Broadcasting Decision CRTC 2023-322
Reference: Part 1 application posted on 17 April 2023
Ottawa, 20 September 2023
Canadian Broadcasting Corporation
Public record: 2023-0187-8
Canadian Broadcasting Corporation – Various audio and audiovisual services – Licence amendments
The Commission denies an application by the Canadian Broadcasting Corporation (CBC) to amend conditions of service 59 to 62 set out in Appendix 3 to Canadian Broadcasting Corporation – Various audio and audiovisual services – Licence renewals, Broadcasting Decision CRTC 2022-165 and Broadcasting Orders CRTC 2022-166 and 2022-167, 22 June 2022, as amended by Broadcasting Decision CRTC 2022-165-1, 20 June 2023, regarding consultations with Indigenous Peoples.
In addition, the Commission directs the CBC to hold the consultations set out in conditions of service 59 and 60 by 31 March 2024, and to file the report set out in condition of service 62 by 30 June 2024.
- As part of its licence renewal application submitted in 2019, the Canadian Broadcasting Corporation (CBC) proposed the imposition of a requirement to hold consultations with Indigenous communities.

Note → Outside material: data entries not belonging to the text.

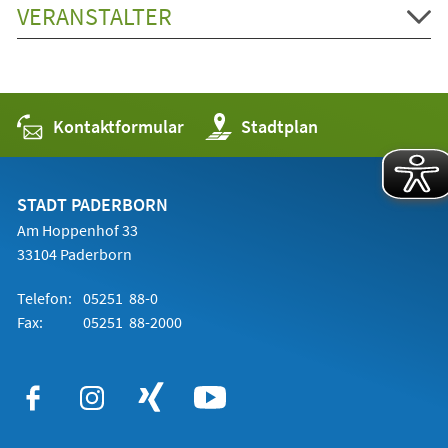
VERANSTALTER
Kontaktformular
(Öffnet
Stadtplan
in
einem
neuen
Tab)
STADT PADERBORN
Am Hoppenhof 33
33104 Paderborn
Telefon:
05251 88-0
Fax:
05251 88-2000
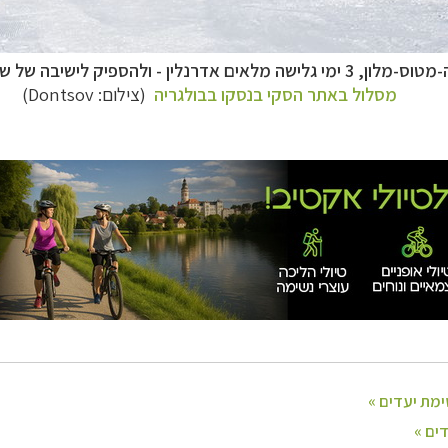
ניים, שייט והליכה
לחצו לרשימת יעדים »
ן אמריקה
לחצו לרשימת היעדים »
גלישה מלאים אדרנלין - ולהספיק לישיבה של שני בבוקר...
נופש
לחצו לרשימת היעדים »
מסלול באתר הסקי בנסקו בבולגריה
(צילום: Dontsov)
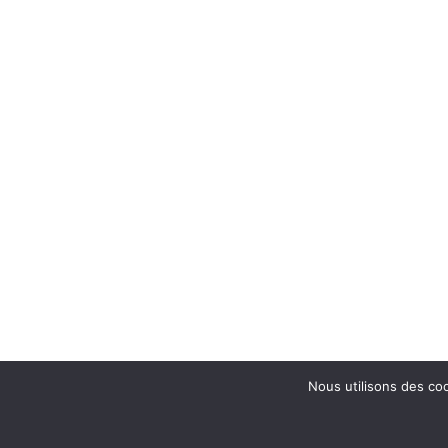
Nous utilisons des coo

- Accordingly, in Canadian Broadcasting Corporation – Various audio and audiovisual services – Licence renewals, Broadcasting Decision CRTC 2022-165 and Broadcasting Orders CRTC 2022-166 and 2022-167, 22 June 2022, as amended by Broadcasting Decision CRTC 2022-165-1, 20 June 2023 (Broadcasting Decision 2022-165), the Commission determined that it would be appropriate to expand the CBC’s consultation and reporting requirements to include Indigenous communities. In this regard, it imposed conditions of licenceFootnote 1 requiring the CBC to hold consultations with Indigenous groups starting in the 2022-2023 broadcast year.

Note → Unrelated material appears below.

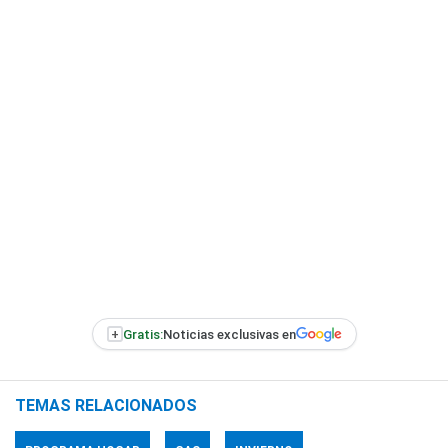
+
Gratis:
Noticias exclusivas en
TEMAS RELACIONADOS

- Specifically, the Commission imposed the following conditions of service set out in Appendix 3 to Broadcasting Decision 2022-165:
59. The [CBC] shall hold formal consultations beginning in the 2022-2023 broadcast year and at least once every two (2) years with Indigenous Peoples, groups and communities and with English- and French-language official language minority communities (OLMC). These consultations shall be gender balanced and shall be representative of each of the regions of Atlantic Canada, Quebec, Ontario, Western Canada and the North. These consultations shall discuss:
- broadcasting issues of importance to Indigenous Peoples, groups and communities, and to OLMCs, including reflective and relevant audio and audiovisual Canadian programming, with a particular emphasis on the reflection and relevance of news and information, children’s and youth programming, and programs of national interest to Indigenous Peoples and OLMCs, on all licensed services and digital media broadcasting undertakings;
- the results of the perception public opinion research as described in condition of licence 71 in this appendix in order to determine whether:
- measures must be taken to ensure that relevant and reflective programming is provided for these communities;
- the [CBC] is adequately measuring whether its programming is meeting the needs of Indigenous Peoples, groups and communities, and of OLMCs, through perception public opinion research or other appropriate mechanisms; and
- the manner in which the [CBC] is consulting (or surveying depending on the group) is done in a culturally sensitive, meaningful and methodologically sound manner.
60. In parallel with the consultations identified in condition of licence 59, the [CBC] shall hold consultations with Indigenous creators and independent Indigenous producers, and official language minority community (OLMC) producers and creators of audio and audiovisual content in each of the regions of Atlantic Canada, Quebec, Ontario, Western Canada and the North. During these consultations with producers, the [CBC] shall discuss the relevance of the audio and audiovisual programming being produced for Indigenous Peoples and each OLMC and develop collaboration strategies for content creation.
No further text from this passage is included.